You know a movie doesn’t have the most stellar of reputations when the director publicly apologizes to fans more than a decade after the fact, but that’s exactly what happened earlier this year when McG held his hands up and admitted Terminator Salvation wasn’t very good, although he did make a point of saying he shot an ending that wasn’t terrible.
Ever since we caught our first glimpse of the post-apocalyptic hellscape in James Cameron’s classic 1984 original, audiences had daydreamed of an entire Terminator story set in the wastelands of the future that pitted an ever-dwindling band of human survivors against the unstoppable machine uprising. That’s exactly what they got, but most of them wish they hadn’t.
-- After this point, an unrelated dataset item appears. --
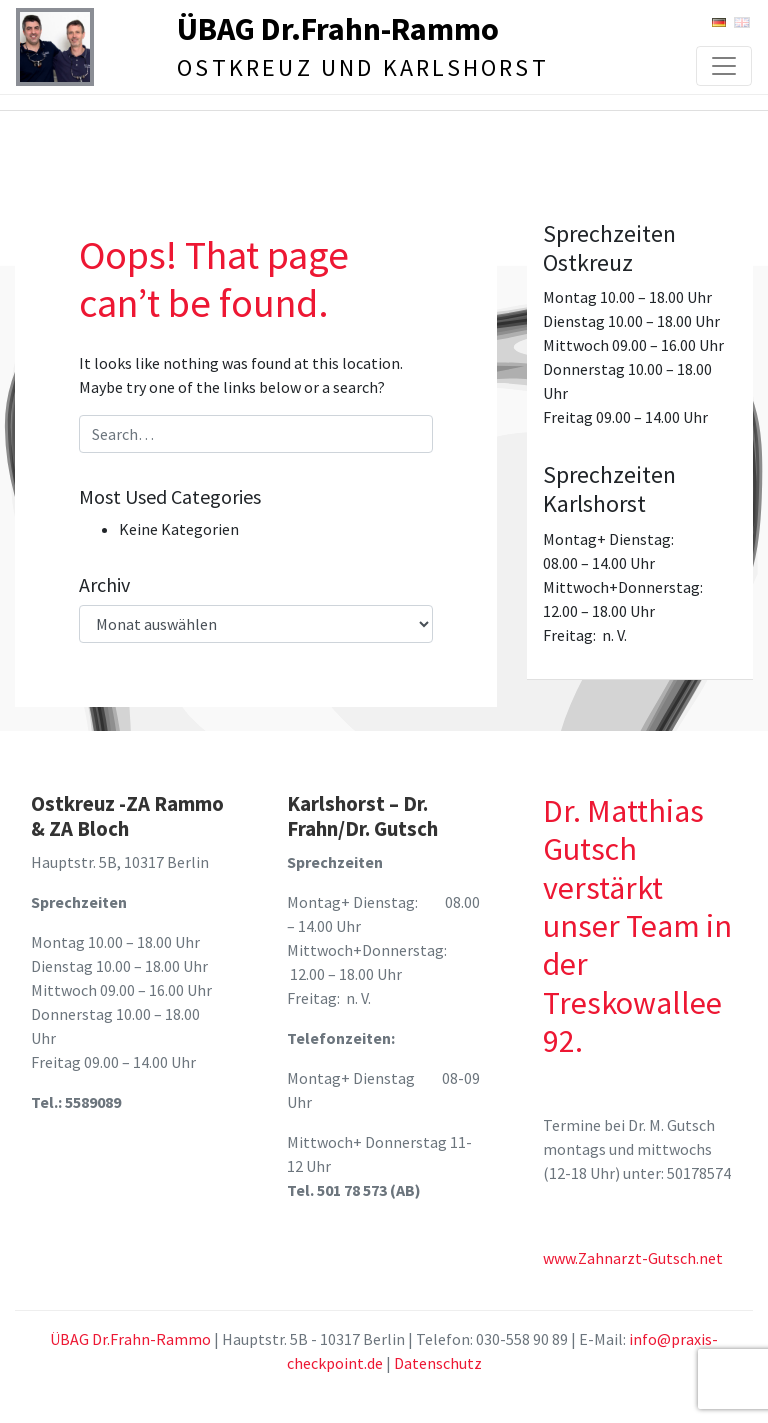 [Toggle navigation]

A couple of the set pieces are decent, and the late Anton Yelchin steals the show as Kyle Reese, but Terminator Salvation is neatly summed up by the fact it features what many people believed to be impossible up until that point; a Christian Bale lead performance that was uninteresting, uninvolving, and one-dimensional.
Middling reviews and tepid box office saw plans for a trilogy go up in smoke, only for the franchise to learn nothing and do the exact same twice more with Genisys and Dark Fate to put the Terminator brand in stasis for the time being. At-home viewers love to watch undemanding blockbusters where things go boom, though, which has caused the fourth installment in the saga to reignite on-demand.
Per FlixPatrol, Terminator Salvation has been steadily climbing the Rakuten rankings this weekend, and the only debate over how good it is comes when you pit it against its underwhelming successors, because nothing can touch the all-time great opening duo, or even the underrated Rise of the Machines if you’re feeling generous.